I’ve been giving a lot of talks recently on the relationship between AI and education, and as part of that I usually start by discussing a little about the overall history of how technology and education interact. My visuals for describing that evolved over time into a sort of model that I’m calling the Technology and Education Spiral. That said, I feel like something like this has probably been proposed before. I googled around a bit (and also asked ChatGPT), but most of the things I’ve seen are more attempts to capture the way technology and education work at any given point in time—not how they influence each other over time. So, if you know of someone or something that has proposed this idea more eloquently already, please do let me know.
That said, here’s the basic idea:
We start at the top, with teachers teaching some skill. Then, technology comes along that can do that skill for students. “Technology” in this context represents a huge number of different things, though: calculators, for example, perform the skill of graphing parabolas, replacing the skill of finding x- and y-intercepts by hand. Spell checkers perform the skill of fixing spelling mistakes, replacing the skill of looking up words in the dictionary for their proper spelling. Washing machines perform the task of washing clothes, replacing the skill of adding soap, mixing clothes, and… well, whatever else went into washing clothes before washing machines weren’t as common. And of course, ChatGPT performs the skill of generating text.

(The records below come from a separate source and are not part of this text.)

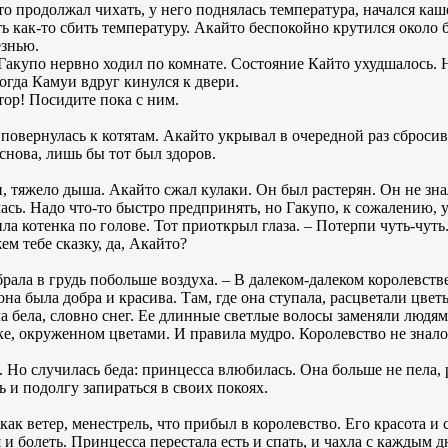
 продолжал чихать, у него поднялась температура, начался каш
 как-то сбить температуру. Акайто беспокойно крутился около 
езнью.
Гакупо нервно ходил по комнате. Состояние Кайто ухудшалось. Н
когда Камуи вдруг кинулся к двери.
тор! Посидите пока с ним.
повернулась к котятам. Акайто укрывал в очередной раз сбросив
снова, лишь бы тот был здоров.
 тяжело дыша. Акайто сжал кулаки. Он был растерян. Он не знал
сь. Надо что-то быстро предпринять, но Гакупо, к сожалению, 
ила котенка по голове. Тот приоткрыл глаза. – Потерпи чуть-чуть
ем тебе сказку, да, Акайто?
абрала в грудь побольше воздуха. – В далеком-далеком королевст
а была добра и красива. Там, где она ступала, расцветали цветы,
а бела, словно снег. Ее длинные светлые волосы заменяли людям
ке, окруженном цветами. И правила мудро. Королевство не знало
. Но случилась беда: принцесса влюбилась. Она больше не пела,
ь и подолгу запираться в своих покоях.
ак ветер, менестрель, что прибыл в королевство. Его красота и 
 и болеть. Принцесса перестала есть и спать, и чахла с каждым 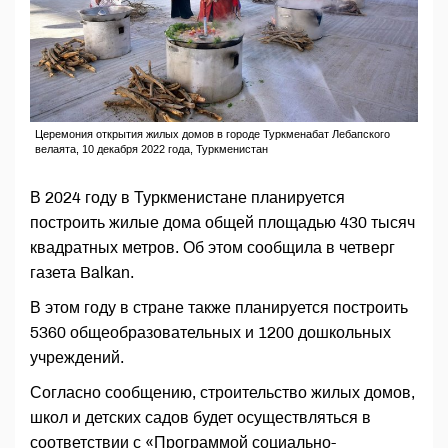
Церемония открытия жилых домов в городе Туркменабат Лебапского
велаята, 10 декабря 2022 года, Туркменистан
В 2024 году в Туркменистане планируется
построить жилые дома общей площадью 430 тысяч
квадратных метров. Об этом сообщила в четверг
газета Balkan.
В этом году в стране также планируется построить
5360 общеобразовательных и 1200 дошкольных
учреждений.
Согласно сообщению, строительство жилых домов,
школ и детских садов будет осуществляться в
соответствии с «Программой социально-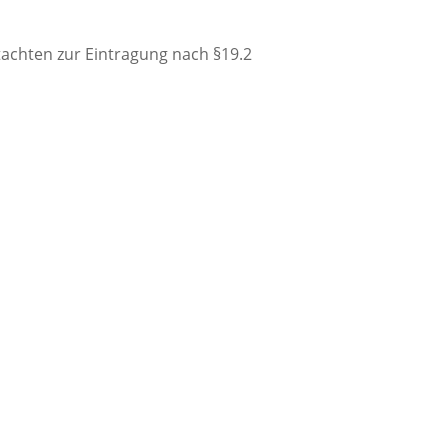
chten zur Eintragung nach §19.2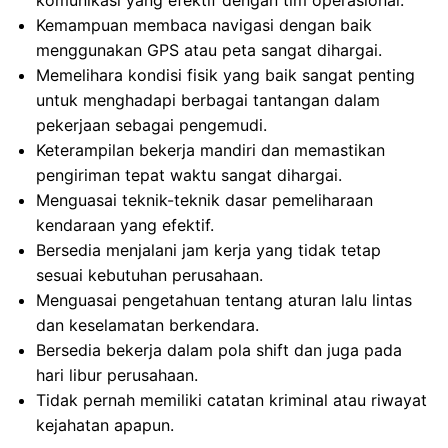
komunikasi yang efektif dengan tim operasional.
Kemampuan membaca navigasi dengan baik
menggunakan GPS atau peta sangat dihargai.
Memelihara kondisi fisik yang baik sangat penting
untuk menghadapi berbagai tantangan dalam
pekerjaan sebagai pengemudi.
Keterampilan bekerja mandiri dan memastikan
pengiriman tepat waktu sangat dihargai.
Menguasai teknik-teknik dasar pemeliharaan
kendaraan yang efektif.
Bersedia menjalani jam kerja yang tidak tetap
sesuai kebutuhan perusahaan.
Menguasai pengetahuan tentang aturan lalu lintas
dan keselamatan berkendara.
Bersedia bekerja dalam pola shift dan juga pada
hari libur perusahaan.
Tidak pernah memiliki catatan kriminal atau riwayat
kejahatan apapun.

Based on the arrival of the new technology, teachers then “panic” about what and how to teach. I say “panic” because the media picture usually exaggerates the panic; but for every article that talks about teachers panicking about AI-generated plagiarism, I find there are several more that instead advocate for embracing it.
But regardless of whether we say that teachers “panic about”, “thoughtfully contemplate”, “reluctantly address”, or “eagerly embrace” what and how to teach with the new technology, there nonetheless comes a phase of reflection about how the new tool changes things, which leads to a change to our curriculum. Sometimes it truly does replace old skills altogether, the way calculators replaced learning to look up estimated logarithms in the back of a math textbook or the way digital search engines largely removed the need for physical card catalogs.
More often, though, the new technology recontextualizes the skill, forcing us to focus more on why we had students learn to perform the skill in the first place: graphing calculators can graph parabolas with ease, but we still teach students to draw them by hand because we recognize a value in deeply understanding the relationship between the formula and the visualization in a way that we generally believe will not develop if students overrely on a calculator too early.
And in the most exciting cases, the new technology more fundamentally changes what we can do as educators. Once we teach students to graph parabolas by hand, we then move to teaching them to do so on a calculator because we recognize the tool will allow them to practice more problems, get even better, and move on to even more advanced problems. Students equipped with the tool end up doing more than students without, even though they still learned many of the same skills along the way.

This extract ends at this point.